Freeze-dried meat was a bust: “too bland and hardly has any aroma.” The least favorite pre-prepared meal “must be 'Kung Fu Chicken,'” Vermeulen said. “This gets tiring really fast. Notwithstanding several ingredients, it has a rather flat taste, and the texture of the meal could be best described as 'slimy.'”

Vermeulen found that his crew hardly drank any sugared drinks once they made their way through the Tang, imbibing water, tea and coffee.

Ingredients that the crew deemed “essential” for future missions to Mars or the Moon include spices, herbs and hot sauce as well as Nutella, peanut butter and margarine.

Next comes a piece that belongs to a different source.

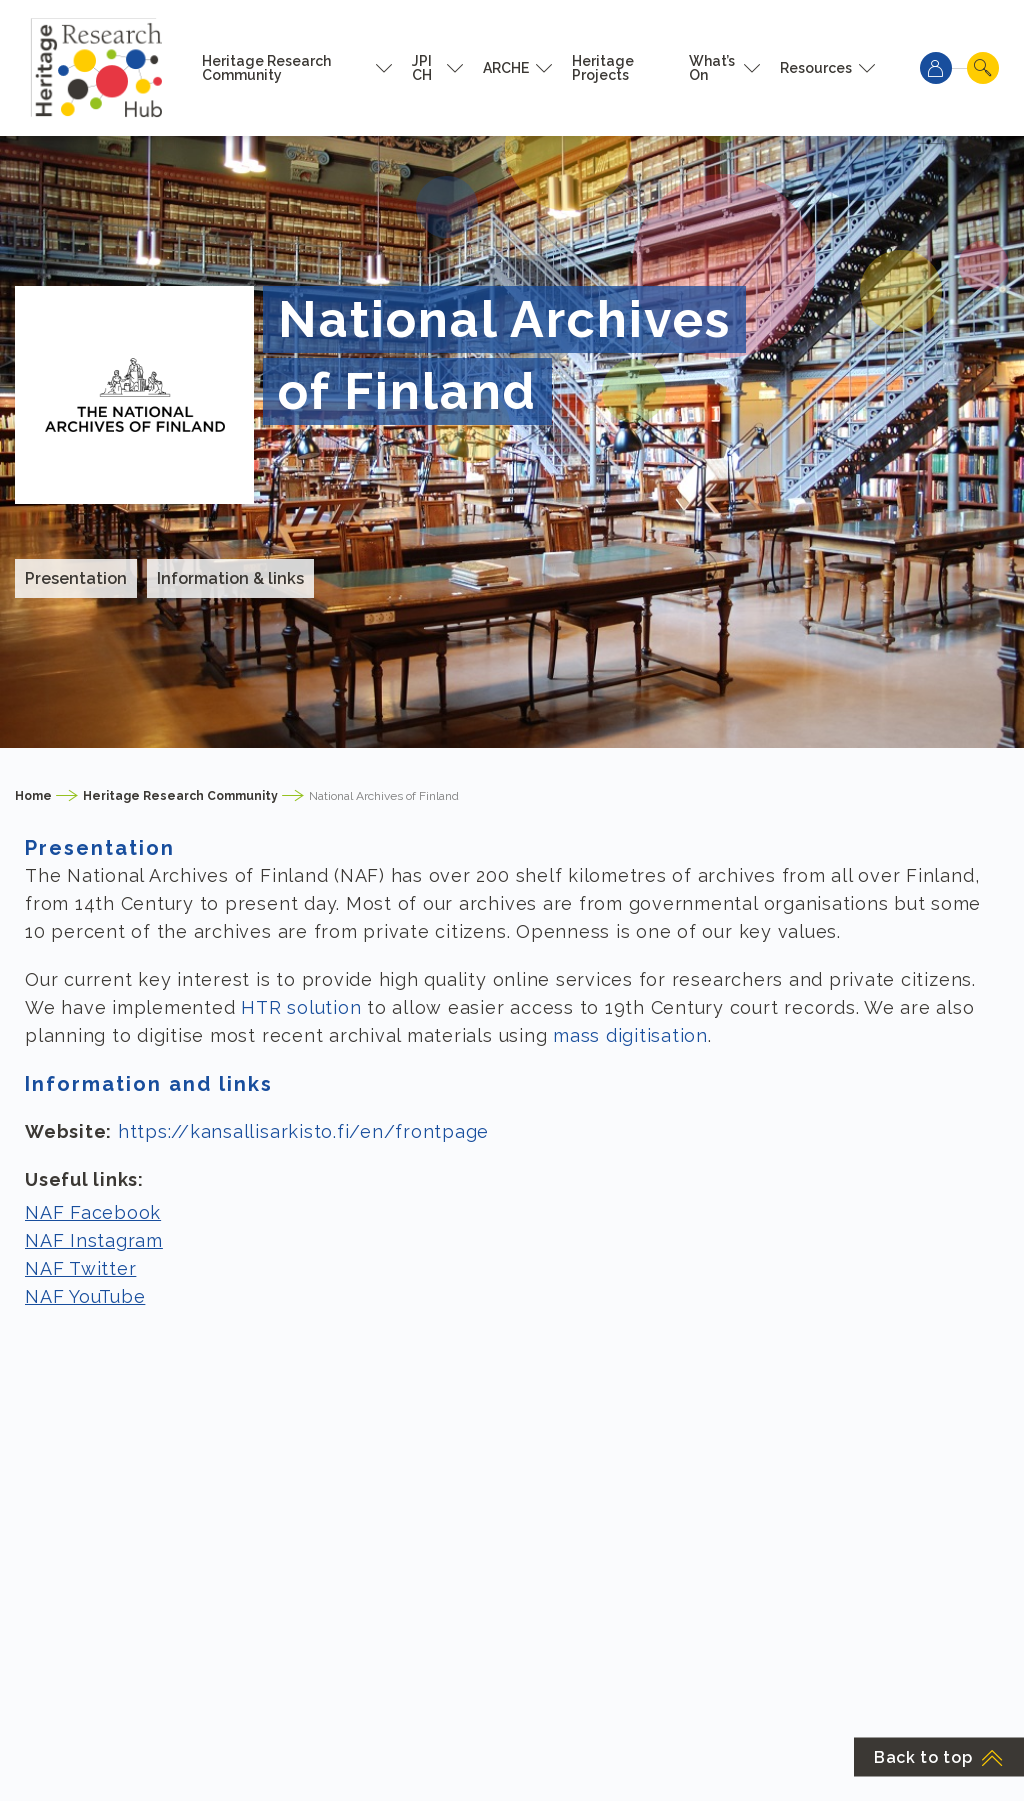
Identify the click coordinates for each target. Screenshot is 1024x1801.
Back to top (939, 1757)
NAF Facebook (93, 1212)
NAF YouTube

“And then enough ingredients rich in fiber,” such as “wheat bread, rye crackers, nuts, and dried fruits.” Nutella was “something we craved,” Vermeulen said. “We had a limited supply so we had to ration it.”

Spam was a common ingredient because of its shelf life. The researchers whipped up several Spam dishes, including Cajun jambalaya and a fried rice dish.

The key is not so much the ingredients as having some talented cooks in the mix, Vermeulen said. “It's essentially some of the pre-prepared food that we quickly got tired of. That Kung Fu Chicken always comes back to mind.”

NASA officials have said that putting boots on Mars is the chief goal of the agency's human spaceflight program. NASA is working to get astronauts to a near-Earth asteroid by 2025, then on to the vicinity of Mars by the mid-2030s, as directed by President Obama in 2010. (For a cool slideshow of what current astronauts eat — think M&Ms and sushi — click here.)

We can't wait for that first selfie of an astronaut with a can of Spam on the Red Planet.